→ **What is required**: Every line below that holds the string "make" must be copied.

→ **Data for the task**:
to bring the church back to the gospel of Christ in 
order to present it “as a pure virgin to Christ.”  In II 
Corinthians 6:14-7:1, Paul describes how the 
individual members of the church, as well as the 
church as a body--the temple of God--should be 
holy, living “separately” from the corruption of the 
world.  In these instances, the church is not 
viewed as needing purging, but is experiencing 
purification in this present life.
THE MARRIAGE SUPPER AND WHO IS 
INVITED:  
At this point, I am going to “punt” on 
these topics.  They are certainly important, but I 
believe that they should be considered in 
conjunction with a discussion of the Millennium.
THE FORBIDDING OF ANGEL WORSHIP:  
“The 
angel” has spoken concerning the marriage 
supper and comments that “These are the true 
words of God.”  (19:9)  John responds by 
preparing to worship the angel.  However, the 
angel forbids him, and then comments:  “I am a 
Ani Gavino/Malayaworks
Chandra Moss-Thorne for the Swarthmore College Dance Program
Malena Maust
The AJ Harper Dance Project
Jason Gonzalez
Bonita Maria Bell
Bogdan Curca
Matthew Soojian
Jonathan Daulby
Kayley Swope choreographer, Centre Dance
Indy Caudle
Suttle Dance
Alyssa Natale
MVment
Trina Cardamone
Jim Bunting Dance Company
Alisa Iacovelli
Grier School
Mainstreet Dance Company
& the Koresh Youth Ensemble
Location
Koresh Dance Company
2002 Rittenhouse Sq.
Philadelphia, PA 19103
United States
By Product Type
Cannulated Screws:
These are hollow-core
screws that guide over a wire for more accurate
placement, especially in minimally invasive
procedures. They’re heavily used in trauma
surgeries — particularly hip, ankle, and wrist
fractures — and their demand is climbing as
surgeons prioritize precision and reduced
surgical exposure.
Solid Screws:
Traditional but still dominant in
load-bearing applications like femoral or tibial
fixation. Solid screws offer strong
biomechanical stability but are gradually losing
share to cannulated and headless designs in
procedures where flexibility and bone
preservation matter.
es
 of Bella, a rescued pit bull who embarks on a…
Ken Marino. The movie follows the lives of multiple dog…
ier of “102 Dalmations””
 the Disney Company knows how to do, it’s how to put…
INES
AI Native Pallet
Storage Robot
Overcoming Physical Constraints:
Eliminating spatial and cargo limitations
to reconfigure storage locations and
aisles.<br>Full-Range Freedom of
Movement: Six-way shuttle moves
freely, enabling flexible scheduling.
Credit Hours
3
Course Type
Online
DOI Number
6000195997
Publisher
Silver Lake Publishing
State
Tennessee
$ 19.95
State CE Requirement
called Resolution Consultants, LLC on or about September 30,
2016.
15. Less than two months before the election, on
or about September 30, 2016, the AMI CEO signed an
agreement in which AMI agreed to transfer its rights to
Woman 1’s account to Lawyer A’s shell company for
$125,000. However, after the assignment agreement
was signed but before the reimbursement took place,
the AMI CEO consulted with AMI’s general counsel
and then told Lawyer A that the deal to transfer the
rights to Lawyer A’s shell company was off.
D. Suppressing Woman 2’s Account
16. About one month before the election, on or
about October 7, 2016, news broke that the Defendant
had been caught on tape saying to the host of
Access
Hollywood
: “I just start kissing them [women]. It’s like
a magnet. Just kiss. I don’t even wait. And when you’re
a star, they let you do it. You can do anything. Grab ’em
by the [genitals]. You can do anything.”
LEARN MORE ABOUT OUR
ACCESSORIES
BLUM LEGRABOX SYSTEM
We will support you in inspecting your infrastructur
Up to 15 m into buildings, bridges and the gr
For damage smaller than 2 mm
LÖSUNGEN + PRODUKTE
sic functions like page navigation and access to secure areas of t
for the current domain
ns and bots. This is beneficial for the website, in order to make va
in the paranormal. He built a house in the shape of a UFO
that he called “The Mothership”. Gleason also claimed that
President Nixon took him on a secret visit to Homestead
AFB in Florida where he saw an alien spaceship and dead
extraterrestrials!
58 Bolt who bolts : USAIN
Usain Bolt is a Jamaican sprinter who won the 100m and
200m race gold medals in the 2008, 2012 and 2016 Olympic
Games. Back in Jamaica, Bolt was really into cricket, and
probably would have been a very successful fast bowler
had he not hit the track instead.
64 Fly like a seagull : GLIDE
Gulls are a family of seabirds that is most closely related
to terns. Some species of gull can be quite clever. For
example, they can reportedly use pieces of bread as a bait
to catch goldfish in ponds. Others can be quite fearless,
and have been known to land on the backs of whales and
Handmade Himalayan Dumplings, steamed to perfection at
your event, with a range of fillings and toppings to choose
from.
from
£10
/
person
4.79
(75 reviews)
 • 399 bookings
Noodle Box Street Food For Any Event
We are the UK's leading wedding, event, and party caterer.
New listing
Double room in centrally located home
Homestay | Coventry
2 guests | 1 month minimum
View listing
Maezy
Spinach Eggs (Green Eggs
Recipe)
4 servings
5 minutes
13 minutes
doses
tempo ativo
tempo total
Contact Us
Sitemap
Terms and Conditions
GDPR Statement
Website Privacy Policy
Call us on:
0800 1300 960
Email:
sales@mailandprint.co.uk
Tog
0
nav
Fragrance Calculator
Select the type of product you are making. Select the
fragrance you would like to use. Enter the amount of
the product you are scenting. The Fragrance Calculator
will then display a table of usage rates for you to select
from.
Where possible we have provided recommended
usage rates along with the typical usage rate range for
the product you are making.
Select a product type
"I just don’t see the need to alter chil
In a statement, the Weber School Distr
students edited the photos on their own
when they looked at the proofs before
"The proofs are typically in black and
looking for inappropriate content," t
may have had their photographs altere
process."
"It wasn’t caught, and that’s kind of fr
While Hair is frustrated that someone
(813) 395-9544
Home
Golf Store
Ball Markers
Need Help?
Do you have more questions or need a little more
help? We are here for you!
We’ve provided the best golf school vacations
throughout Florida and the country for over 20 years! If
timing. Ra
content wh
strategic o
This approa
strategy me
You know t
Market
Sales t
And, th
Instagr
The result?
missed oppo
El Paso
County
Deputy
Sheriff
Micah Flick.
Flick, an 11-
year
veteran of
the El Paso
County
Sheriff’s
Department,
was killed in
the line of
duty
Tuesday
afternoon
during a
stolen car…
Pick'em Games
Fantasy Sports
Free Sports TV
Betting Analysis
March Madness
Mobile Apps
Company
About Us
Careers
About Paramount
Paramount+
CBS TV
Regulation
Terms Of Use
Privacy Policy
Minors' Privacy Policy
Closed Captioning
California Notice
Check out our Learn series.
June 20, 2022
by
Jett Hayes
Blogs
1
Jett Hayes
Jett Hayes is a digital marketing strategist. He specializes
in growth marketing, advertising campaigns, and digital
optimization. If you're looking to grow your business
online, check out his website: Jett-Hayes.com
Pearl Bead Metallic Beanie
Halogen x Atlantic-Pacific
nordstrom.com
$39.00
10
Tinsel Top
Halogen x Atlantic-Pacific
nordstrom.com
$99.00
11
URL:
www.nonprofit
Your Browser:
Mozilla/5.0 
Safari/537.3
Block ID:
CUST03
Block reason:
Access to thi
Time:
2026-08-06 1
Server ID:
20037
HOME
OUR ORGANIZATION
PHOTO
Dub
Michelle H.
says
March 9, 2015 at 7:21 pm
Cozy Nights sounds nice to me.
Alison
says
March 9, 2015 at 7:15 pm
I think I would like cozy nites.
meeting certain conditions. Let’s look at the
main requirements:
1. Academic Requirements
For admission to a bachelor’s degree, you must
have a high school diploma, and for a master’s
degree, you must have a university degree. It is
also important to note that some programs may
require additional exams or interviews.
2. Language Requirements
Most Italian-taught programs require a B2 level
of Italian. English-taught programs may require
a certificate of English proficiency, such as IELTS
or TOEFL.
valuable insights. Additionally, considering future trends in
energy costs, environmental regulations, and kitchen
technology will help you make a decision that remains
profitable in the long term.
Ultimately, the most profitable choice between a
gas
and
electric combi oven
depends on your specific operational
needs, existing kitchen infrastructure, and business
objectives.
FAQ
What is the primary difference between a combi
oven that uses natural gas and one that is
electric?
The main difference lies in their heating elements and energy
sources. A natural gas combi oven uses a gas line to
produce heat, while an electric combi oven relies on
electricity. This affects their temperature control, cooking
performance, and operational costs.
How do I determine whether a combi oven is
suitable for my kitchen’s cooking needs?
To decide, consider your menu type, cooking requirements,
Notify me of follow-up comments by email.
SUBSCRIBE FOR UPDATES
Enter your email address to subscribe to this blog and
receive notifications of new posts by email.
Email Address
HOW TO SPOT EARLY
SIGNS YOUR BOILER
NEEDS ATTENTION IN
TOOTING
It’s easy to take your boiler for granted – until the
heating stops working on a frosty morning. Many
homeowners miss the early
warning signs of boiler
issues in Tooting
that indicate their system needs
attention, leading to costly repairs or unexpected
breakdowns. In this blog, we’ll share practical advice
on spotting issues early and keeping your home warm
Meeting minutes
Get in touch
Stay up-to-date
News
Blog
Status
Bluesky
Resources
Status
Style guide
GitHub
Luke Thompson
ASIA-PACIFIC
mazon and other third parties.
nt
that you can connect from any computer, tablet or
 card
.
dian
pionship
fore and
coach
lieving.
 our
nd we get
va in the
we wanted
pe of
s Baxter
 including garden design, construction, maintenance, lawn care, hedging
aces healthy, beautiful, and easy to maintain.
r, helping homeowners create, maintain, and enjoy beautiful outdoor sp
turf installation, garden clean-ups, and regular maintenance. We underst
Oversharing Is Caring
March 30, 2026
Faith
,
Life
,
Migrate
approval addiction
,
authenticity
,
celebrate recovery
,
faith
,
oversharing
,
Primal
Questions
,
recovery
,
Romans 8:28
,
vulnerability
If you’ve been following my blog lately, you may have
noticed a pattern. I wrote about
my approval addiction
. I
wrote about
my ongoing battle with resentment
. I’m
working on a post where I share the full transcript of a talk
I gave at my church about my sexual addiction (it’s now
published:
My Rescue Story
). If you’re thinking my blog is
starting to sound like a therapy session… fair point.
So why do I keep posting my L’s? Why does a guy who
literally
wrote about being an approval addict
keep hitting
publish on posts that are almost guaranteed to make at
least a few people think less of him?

→ **Result of the exercise**:
ns and bots. This is beneficial for the website, in order to make va
technology will help you make a decision that remains
publish on posts that are almost guaranteed to make at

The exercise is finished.